> What this task involves: Every record must be repeated exactly; omit any pictures they contain.

[Dataset entries]
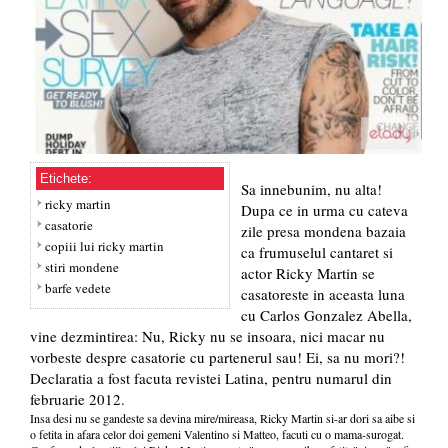
Etichete:
Sa innebunim, nu alta!
ricky martin
Dupa ce in urma cu cateva
casatorie
zile presa mondena bazaia
copiii lui ricky martin
ca frumuselul cantaret si
stiri mondene
actor Ricky Martin se
barfe vedete
casatoreste in aceasta luna
cu Carlos Gonzalez Abella,
vine dezmintirea: Nu, Ricky nu se insoara, nici macar nu
vorbeste despre casatorie cu partenerul sau! Ei, sa nu mori?!
Declaratia a fost facuta revistei Latina, pentru numarul din
februarie 2012.
Insa desi nu se gandeste sa devina mire/mireasa, Ricky Martin si-ar dori sa aibe si
o fetita in afara celor doi gemeni Valentino si Matteo, facuti cu o mama-surogat.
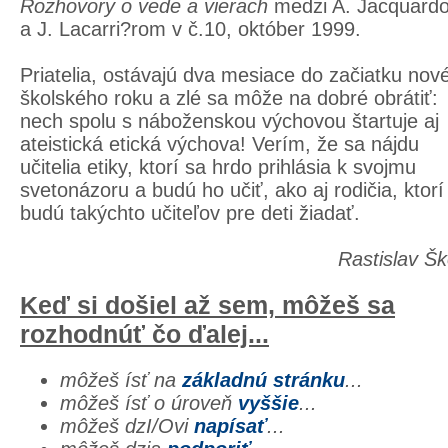
Rozhovory o vede a vierach
medzi A. Jacquard
a J. Lacarri?rom v č.10, október 1999.
Priatelia, ostávajú dva mesiace do začiatku nov
školského roku a zlé sa môže na dobré obrátiť:
nech spolu s náboženskou výchovou štartuje aj
ateistická etická výchova! Verím, že sa nájdu
učitelia etiky, ktorí sa hrdo prihlásia k svojmu
svetonázoru a budú ho učiť, ako aj rodičia, ktorí
budú takýchto učiteľov pre deti žiadať.
Rastislav Š
Keď si došiel až sem, môžeš sa
rozhodnúť čo ďalej...
môžeš ísť na
základnú stránku
...
môžeš ísť o úroveň
vyššie
...
môžeš dzI/Ovi
napísať
...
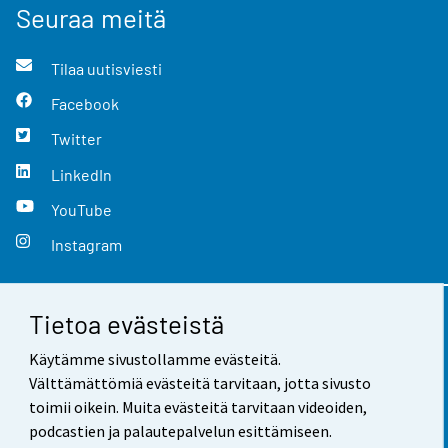
Seuraa meitä
Tilaa uutisviesti
Facebook
Twitter
LinkedIn
YouTube
Instagram
Tietoa evästeistä
Yhteystiedot
Käytämme sivustollamme evästeitä.
Palaute
Välttämättömiä evästeitä tarvitaan, jotta sivusto
toimii oikein. Muita evästeitä tarvitaan videoiden,
Käyttöehdot
podcastien ja palautepalvelun esittämiseen.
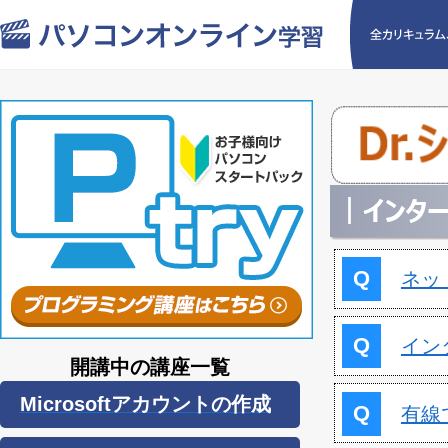
Q
ネッ
Q
イン
開講中の講座一覧
Microsoftアカウントの作成
Q
有線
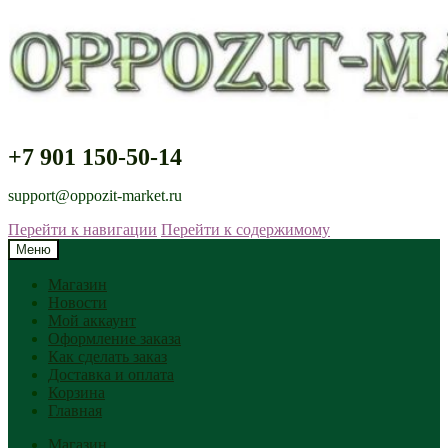
+7 901 150-50-14
support@oppozit-market.ru
Перейти к навигации
Перейти к содержимому
Меню
Магазин
Новости
Мой аккаунт
Оформление заказа
Как сделать заказ
Доставка и оплата
Корзина
Главная
Магазин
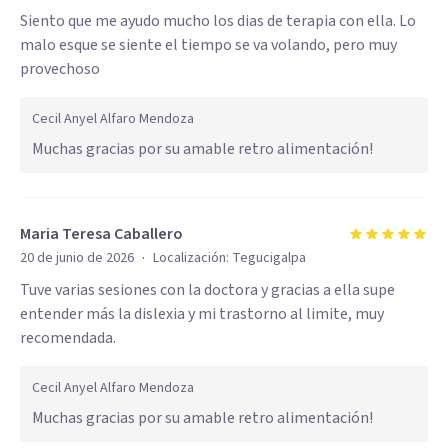
Siento que me ayudo mucho los dias de terapia con ella. Lo
malo esque se siente el tiempo se va volando, pero muy
provechoso
Cecil Anyel Alfaro Mendoza
Muchas gracias por su amable retro alimentación!
Maria Teresa Caballero
·
20 de junio de 2026
Localización:
Tegucigalpa
Tuve varias sesiones con la doctora y gracias a ella supe
entender más la dislexia y mi trastorno al limite, muy
recomendada.
Cecil Anyel Alfaro Mendoza
Muchas gracias por su amable retro alimentación!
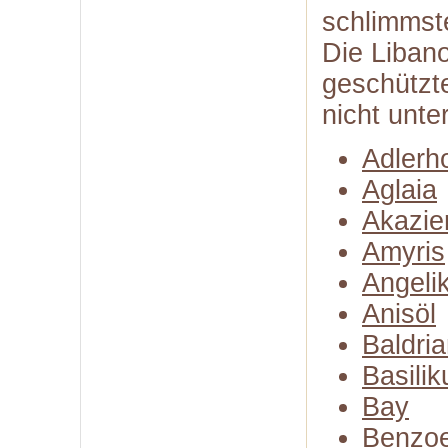
schlimmste
Die Libano
geschützte
nicht unte
Adlerh
Aglaia
Akazie
Amyris
Angeli
Anisöl
Baldria
Basili
Bay
Benzo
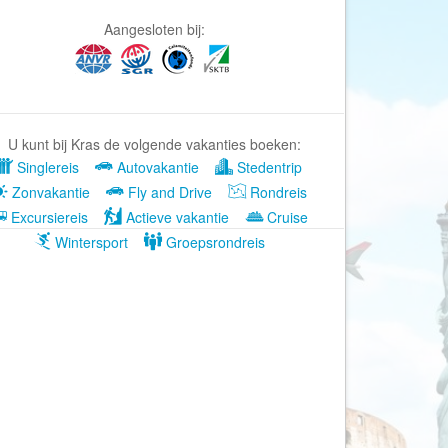
Afrika Reisopmaat
Aangesloten bij:
Airbnb
Aktiva Tours
Allcamps
Alltours
U kunt bij Kras de volgende vakanties boeken:
Alpenreizen
Singlereis
Autovakantie
Stedentrip
Ander Licht Reizen
Zonvakantie
Fly and Drive
Rondreis
Excursiereis
Actieve vakantie
Cruise
ANWB Camping
Wintersport
Groepsrondreis
s
ANWB Vakantie
Arctic Adventure Expedities
AsiaDirect
Askja Reizen
Atma Asia Travel
Atma Reizen
Autoreiswinkel.nl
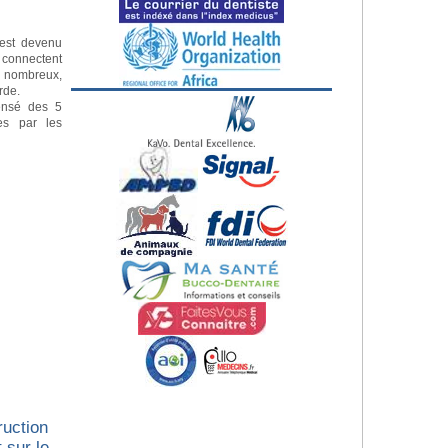
e est devenu
s connectent
s nombreux,
erde.
ensé des 5
es par les
ruction
 sur le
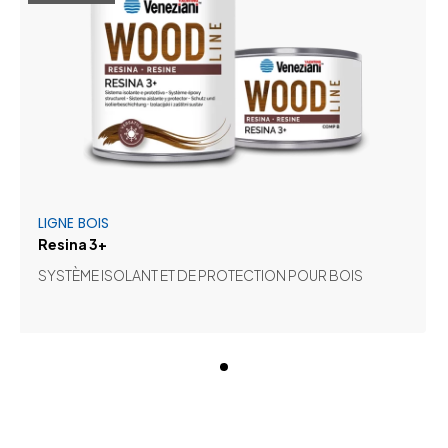
LIGNE BOIS
Resina 3+
SYSTÈME ISOLANT ET DE PROTECTION POUR BOIS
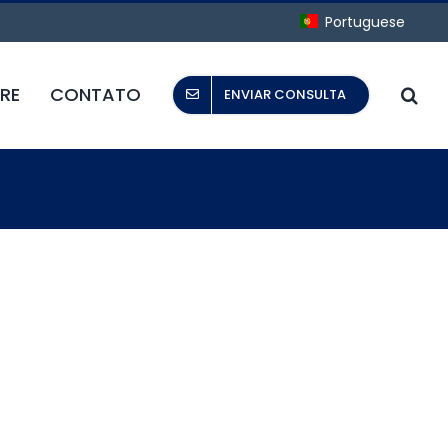
Portuguese
RE
CONTATO
ENVIAR CONSULTA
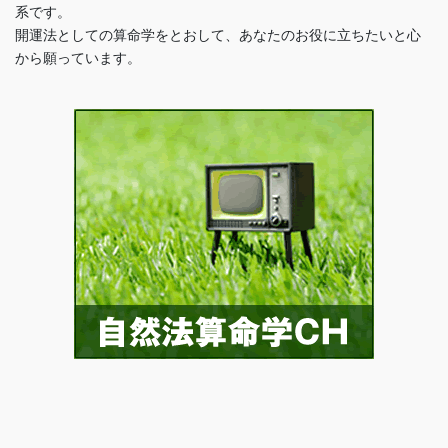
系です。
開運法としての算命学をとおして、あなたのお役に立ちたいと心
から願っています。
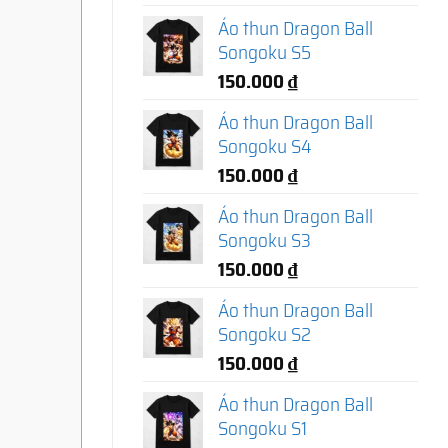
Áo thun Dragon Ball
Songoku S5
150.000
₫
Áo thun Dragon Ball
Songoku S4
150.000
₫
Áo thun Dragon Ball
Songoku S3
150.000
₫
Áo thun Dragon Ball
Songoku S2
150.000
₫
Áo thun Dragon Ball
Songoku S1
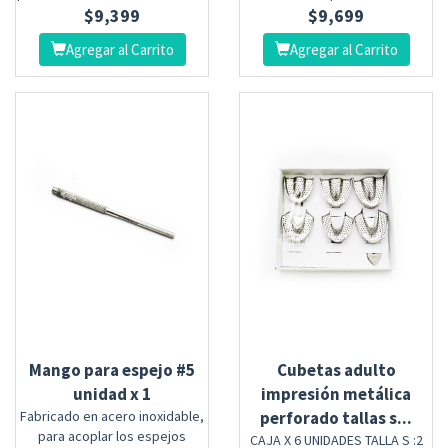
$
9,399
$
9,699
Agregar al Carrito
Agregar al Carrito
Mango para espejo #5
Cubetas adulto
unidad x 1
impresión metálica
Fabricado en acero inoxidable,
perforado tallas s...
para acoplar los espejos
CAJA X 6 UNIDADES TALLA S :2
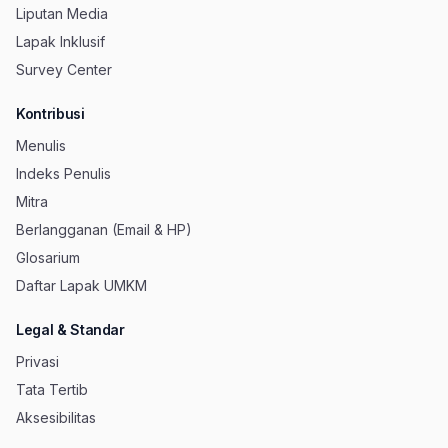
Liputan Media
Lapak Inklusif
Survey Center
Kontribusi
Menulis
Indeks Penulis
Mitra
Berlangganan (Email & HP)
Glosarium
Daftar Lapak UMKM
Legal & Standar
Privasi
Tata Tertib
Aksesibilitas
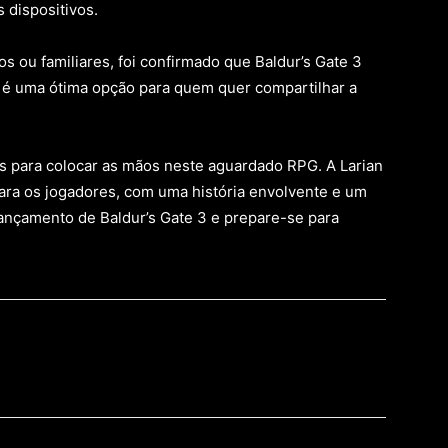
 dispositivos.
s ou familiares, foi confirmado que Baldur’s Gate 3
sa é uma ótima opção para quem quer compartilhar a
s para colocar as mãos neste aguardado RPG. A Larian
ara os jogadores, com uma história envolvente e um
ançamento de Baldur’s Gate 3 e prepare-se para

> Output below:
Etichete:
Sa innebunim, nu alta!
ricky martin
Dupa ce in urma cu cateva
casatorie
zile presa mondena bazaia
copiii lui ricky martin
ca frumuselul cantaret si
stiri mondene
actor Ricky Martin se
barfe vedete
casatoreste in aceasta luna
cu Carlos Gonzalez Abella,
vine dezmintirea: Nu, Ricky nu se insoara, nici macar nu
vorbeste despre casatorie cu partenerul sau! Ei, sa nu mori?!
Declaratia a fost facuta revistei Latina, pentru numarul din
februarie 2012.
Insa desi nu se gandeste sa devina mire/mireasa, Ricky Martin si-ar dori sa aibe si
o fetita in afara celor doi gemeni Valentino si Matteo, facuti cu o mama-surogat.
Rozhovory o vede a vierach
medzi A. Jacquard
a J. Lacarri?rom v č.10, október 1999.
Priatelia, ostávajú dva mesiace do začiatku nov
školského roku a zlé sa môže na dobré obrátiť:
nech spolu s náboženskou výchovou štartuje aj
ateistická etická výchova! Verím, že sa nájdu
učitelia etiky, ktorí sa hrdo prihlásia k svojmu
svetonázoru a budú ho učiť, ako aj rodičia, ktorí
budú takýchto učiteľov pre deti žiadať.
Rastislav Š
Keď si došiel až sem, môžeš sa
rozhodnúť čo ďalej...
môžeš ísť na
základnú stránku
...
môžeš ísť o úroveň
vyššie
...
môžeš dzI/Ovi
napísať
...
Seuraa meitä
Tilaa uutisviesti
Facebook
Twitter
LinkedIn
YouTube
Instagram
Tietoa evästeistä
Yhteystiedot
Käytämme sivustollamme evästeitä.
Palaute
Välttämättömiä evästeitä tarvitaan, jotta sivusto
toimii oikein. Muita evästeitä tarvitaan videoiden,
Käyttöehdot
podcastien ja palautepalvelun esittämiseen.
Q
ネッ
Q
イン
開講中の講座一覧
Microsoftアカウントの作成
Q
有線
+7 901 150-50-14
support@oppozit-market.ru
Перейти к навигации
Перейти к содержимому
Меню
Магазин
Новости
Мой аккаунт
Оформление заказа
Как сделать заказ
Доставка и оплата
Корзина
Главная
Магазин
Siento que me ayudo mucho los dias de terapia con ella. Lo
malo esque se siente el tiempo se va volando, pero muy
provechoso
Cecil Anyel Alfaro Mendoza
Muchas gracias por su amable retro alimentación!
Maria Teresa Caballero
·
20 de junio de 2026
Localización:
Tegucigalpa
Tuve varias sesiones con la doctora y gracias a ella supe
entender más la dislexia y mi trastorno al limite, muy
recomendada.
Cecil Anyel Alfaro Mendoza
Muchas gracias por su amable retro alimentación!
schlimmste
Die Libano
geschützte
nicht unte
Adlerh
Aglaia
Akazie
Amyris
Angeli
Anisöl
Baldria
Basili
Bay
Benzo
Afrika Reisopmaat
Aangesloten bij:
Airbnb
Aktiva Tours
Allcamps
Alltours
U kunt bij Kras de volgende vakanties boeken:
Alpenreizen
Singlereis
Autovakantie
Stedentrip
Ander Licht Reizen
Zonvakantie
Fly and Drive
Rondreis
Excursiereis
Actieve vakantie
Cruise
ANWB Camping
Wintersport
Groepsrondreis
s
ANWB Vakantie
Arctic Adventure Expedities
AsiaDirect
Askja Reizen
Atma Asia Travel
Atma Reizen
Autoreiswinkel.nl
e est devenu
s connectent
s nombreux,
erde.
ensé des 5
es par les
ruction
 sur le
LIGNE BOIS
Resina 3+
SYSTÈME ISOLANT ET DE PROTECTION POUR BOIS
Portuguese
RE
CONTATO
ENVIAR CONSULTA
系です。
開運法としての算命学をとおして、あなたのお役に立ちたいと心
から願っています。
Áo thun Dragon Ball
Songoku S5
150.000
₫
Áo thun Dragon Ball
Songoku S4
150.000
₫
Áo thun Dragon Ball
Songoku S3
150.000
₫
Áo thun Dragon Ball
Songoku S2
150.000
₫
Áo thun Dragon Ball
Songoku S1
$
9,399
$
9,699
Agregar al Carrito
Agregar al Carrito
Mango para espejo #5
Cubetas adulto
unidad x 1
impresión metálica
Fabricado en acero inoxidable,
perforado tallas s...
para acoplar los espejos
CAJA X 6 UNIDADES TALLA S :2
Liputan Media
Lapak Inklusif
Survey Center
Kontribusi
Menulis
Indeks Penulis
Mitra
Berlangganan (Email & HP)
Glosarium
Daftar Lapak UMKM
Legal & Standar
Privasi
Tata Tertib
Aksesibilitas
 dispositivos.
s ou familiares, foi confirmado que Baldur’s Gate 3
sa é uma ótima opção para quem quer compartilhar a
s para colocar as mãos neste aguardado RPG. A Larian
ara os jogadores, com uma história envolvente e um
ançamento de Baldur’s Gate 3 e prepare-se para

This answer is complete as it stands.